Até maio, o Brasil deve receber 9 milhões de doses das 42 milhões que comprou do mecanismo criado pela Covax. Mas apenas recebeu por enquanto 1 milhão.
O pedido brasileiro por mais vacinas não deve resultar de uma forma imediata em mais doses. Na OMS, a mensagem é de que o abastecimento global vive uma situação crítica e as encomendas já realizadas sofrem para serem atendidas.
Fontes dentro da entidade apontam que se o Brasil tivesse feito um pedido maior antes, poderia estar contemplado por um volume maior de vacinas no primeiro semestre. Mas tendo feito o pedido apenas agora, elevar as doses ao Brasil e deixar outros países pobres com dificuldade de abastecimento abriria uma crise política importante na agência.
A reunião ainda foi marcada por propostas da parte da OMS para ampliar a cooperação com o Brasil, na esperança de frear a pandemia. Hoje, o país representa um terço das mortes diárias pela covid-19.
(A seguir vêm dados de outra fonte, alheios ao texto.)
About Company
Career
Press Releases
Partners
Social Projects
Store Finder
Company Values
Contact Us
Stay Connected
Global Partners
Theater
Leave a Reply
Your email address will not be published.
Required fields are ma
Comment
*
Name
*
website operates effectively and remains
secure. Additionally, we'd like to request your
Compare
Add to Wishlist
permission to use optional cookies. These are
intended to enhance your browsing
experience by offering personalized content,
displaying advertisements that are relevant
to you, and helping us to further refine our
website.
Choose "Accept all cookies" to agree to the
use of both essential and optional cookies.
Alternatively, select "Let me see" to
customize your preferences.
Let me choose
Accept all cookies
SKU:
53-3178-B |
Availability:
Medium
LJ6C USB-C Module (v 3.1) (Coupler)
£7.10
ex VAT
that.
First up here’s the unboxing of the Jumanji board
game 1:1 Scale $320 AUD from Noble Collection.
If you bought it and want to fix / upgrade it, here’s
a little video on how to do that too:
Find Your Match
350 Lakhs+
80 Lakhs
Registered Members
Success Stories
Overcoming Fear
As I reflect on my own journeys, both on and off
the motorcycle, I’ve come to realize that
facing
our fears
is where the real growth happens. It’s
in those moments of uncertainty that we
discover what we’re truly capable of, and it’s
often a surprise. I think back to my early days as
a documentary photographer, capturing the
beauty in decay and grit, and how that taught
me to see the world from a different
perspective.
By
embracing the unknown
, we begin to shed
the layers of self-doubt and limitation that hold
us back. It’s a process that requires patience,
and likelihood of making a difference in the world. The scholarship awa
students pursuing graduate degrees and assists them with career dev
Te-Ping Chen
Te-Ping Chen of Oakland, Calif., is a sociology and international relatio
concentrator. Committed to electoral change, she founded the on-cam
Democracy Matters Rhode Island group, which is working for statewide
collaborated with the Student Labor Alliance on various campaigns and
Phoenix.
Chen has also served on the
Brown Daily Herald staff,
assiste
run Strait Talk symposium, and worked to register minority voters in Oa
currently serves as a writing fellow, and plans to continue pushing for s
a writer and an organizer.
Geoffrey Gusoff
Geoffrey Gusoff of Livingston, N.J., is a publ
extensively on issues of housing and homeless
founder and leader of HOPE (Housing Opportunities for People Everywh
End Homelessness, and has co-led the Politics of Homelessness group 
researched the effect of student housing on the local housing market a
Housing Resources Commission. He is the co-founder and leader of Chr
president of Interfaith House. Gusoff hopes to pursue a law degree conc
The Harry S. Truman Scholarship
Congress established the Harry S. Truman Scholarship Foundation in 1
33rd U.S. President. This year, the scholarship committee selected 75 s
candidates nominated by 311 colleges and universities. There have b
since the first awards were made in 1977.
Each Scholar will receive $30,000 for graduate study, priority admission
Tedros sugeriu encontros regulares com o Ministério da Saúde para auxiliar na resposta à crise sanitária. A OMS ainda se dispôs a mandar um time técnico para ajudar o Brasil a aumentar sua produção local de vacinas, inclusive para eventualmente poder exportar.
Mas Tedros também insistiu que, mesmo com a vacinação avançando, o Brasil precisa manter medidas como o uso de máscara, lavar as mãos, arejar ambientes e promover distanciamento físico.
Dentro da OMS, a aproximação com o Brasil foi comemorada. A entidade considera que uma eventual vitória do país contra a covid-19 pode ser decisiva hoje para reduzir os números no mundo.
Na cúpula da OMS, Jair Bolsonaro já foi chamado de "louco" por sua atitude diante da doença. A ordem interna na agência é a de usar a brecha aberta por Queiroga para permitir uma aproximação maior e convencer o governo a aderir às principais recomendações dos cientistas da entidade.